Feigning insanity, he was soon transferred from a hard labor camp in the Urals to a cushy hospital near Moscow. Released two years later, Viktor made sure he always had with him a real certificate attesting to his insanity. It didn't hurt that, by chance, the head of the hospital he'd stayed at was also named Kogan, so the stationery Viktor stole there had a ring of authority. The idea itself was not original. "That system existed in the mid-1980s, until a bunch of doctors were arrested for selling such certificates," said Sumtsov.

During perestroika, Viktor branched out into protection. His first victim was a Jewish businessman named Rodion Zigband who, says Sumtsov, later became Viktor's partner. From there, Viktor moved into the theft of computers and other imported goods that began to flood into Russia. With his profits, he crossed the line into the newly legal world of private enterprise in Viktor's terms, the transition to a market economy by investing in real estate and importing pinball machines, which he sold to arcades in his territory (thereby increasing the number of shops he could squeeze protection money out of).

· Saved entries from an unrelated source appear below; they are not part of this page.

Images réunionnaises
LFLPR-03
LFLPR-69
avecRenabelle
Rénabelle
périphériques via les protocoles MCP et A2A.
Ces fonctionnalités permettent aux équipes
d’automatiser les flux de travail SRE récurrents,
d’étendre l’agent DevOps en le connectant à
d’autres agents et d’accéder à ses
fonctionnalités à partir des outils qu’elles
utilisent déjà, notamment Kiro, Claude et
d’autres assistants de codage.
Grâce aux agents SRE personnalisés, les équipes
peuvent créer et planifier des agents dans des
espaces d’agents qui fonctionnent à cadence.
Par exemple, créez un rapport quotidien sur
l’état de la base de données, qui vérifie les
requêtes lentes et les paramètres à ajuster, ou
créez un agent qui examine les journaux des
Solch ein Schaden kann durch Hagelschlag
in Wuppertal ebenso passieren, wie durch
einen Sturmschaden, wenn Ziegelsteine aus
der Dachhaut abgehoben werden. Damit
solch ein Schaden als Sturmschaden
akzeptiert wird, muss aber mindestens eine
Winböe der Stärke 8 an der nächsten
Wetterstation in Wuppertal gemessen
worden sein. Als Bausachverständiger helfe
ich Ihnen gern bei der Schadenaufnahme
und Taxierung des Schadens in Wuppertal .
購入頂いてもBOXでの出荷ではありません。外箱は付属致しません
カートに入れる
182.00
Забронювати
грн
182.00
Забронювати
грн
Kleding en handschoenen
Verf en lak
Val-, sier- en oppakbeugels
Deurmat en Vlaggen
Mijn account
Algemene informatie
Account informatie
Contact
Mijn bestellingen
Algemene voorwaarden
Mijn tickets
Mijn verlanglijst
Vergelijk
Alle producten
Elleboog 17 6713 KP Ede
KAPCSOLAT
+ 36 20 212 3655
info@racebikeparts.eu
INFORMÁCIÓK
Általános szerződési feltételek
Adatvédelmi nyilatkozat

His wife, Lena, whom Sumtsov calls a "gun moll" opened a store near Moscow's Luzhniki stadium to sell stolen goods and, among other thing, live snakes.

"Viktor liked snakes. Once when we searched his apartment, we found two snakes slithering around loose," says Sumtsov, adding that Viktor also liked foreign cars and guns, keeping several of each. Sumtsov recalls: "Once I said to him, `Viktor, hand over the machine gun,' and he said, `I threw it in the river.' Of course he had it, but he always had with him a certificate stating that the weapon in his possession was `to be delivered to the KGB' and he'd say he was just on his way there."

Despite his new endeavors, Viktor retained an affection for church jobs. During the night of November 23-24, 1991, Viktor bluffed his way into a church near Moscow's famous Donskoi monastery by telling the night watchman he was a lost soul in need of God. Once inside, he knocked out the guard with gas and stole half a dozen 16th- and 17th-century icons laden with gold and precious stones a haul worth more than 100,000. Or so says Sumtsov, who admits he was never able to pin the job on Viktor.

Unlike some Jewish mobsters, explains the detective, Viktor didn't have trusted export connections to Brooklyn gangs. So he relied on Yugoslav contacts and corrupt West African diplomats to handle the export of stolen gold, precious stones and icons, such as those from the Donskoi job, to Germany. The ultimate destination of the goods, says Sumtsov, wasn't part of Viktor's operation.

As long as police salaries are low around $120 a month and profits from crime high, groups like Viktor's will continue to operate, says Captain Rushailo. "You can't have organized crime without official corruption," he says.

Viktor the Yid is gone but others will take his place. His widow, Lena, is running the gang for the moment, says Sumtsov, but maybe his son, Lev, will someday step into his shoes. "They talked freely in front of him. I would say Lev has grown up in a criminal environment," says the detective. "Once we entered the apartment and found him cracking nuts with the butt of a pistol. He was nine at the time."